Records from a data source
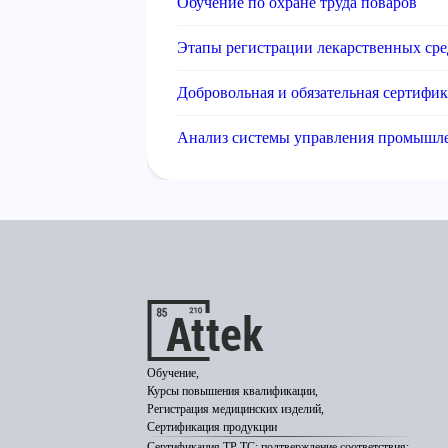
Обучение по охране труда поваров
Этапы регистрации лекарственных сре
Добровольная и обязательная сертифи
Анализ системы управления промышле
Обучение,
Курсы повышения квалификации,
Регистрация медицинских изделий,
Сертификация продукции
Сертификация ТР ТС; подтверждение соответствия;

Assignment ->
An exact transcription of the data above is needed, without the pictures.

Answer box ->
Обучение по охране труда поваров
Этапы регистрации лекарственных сре
Добровольная и обязательная сертифи
Анализ системы управления промышле
Обучение,
Курсы повышения квалификации,
Регистрация медицинских изделий,
Сертификация продукции
Сертификация ТР ТС; подтверждение соответствия;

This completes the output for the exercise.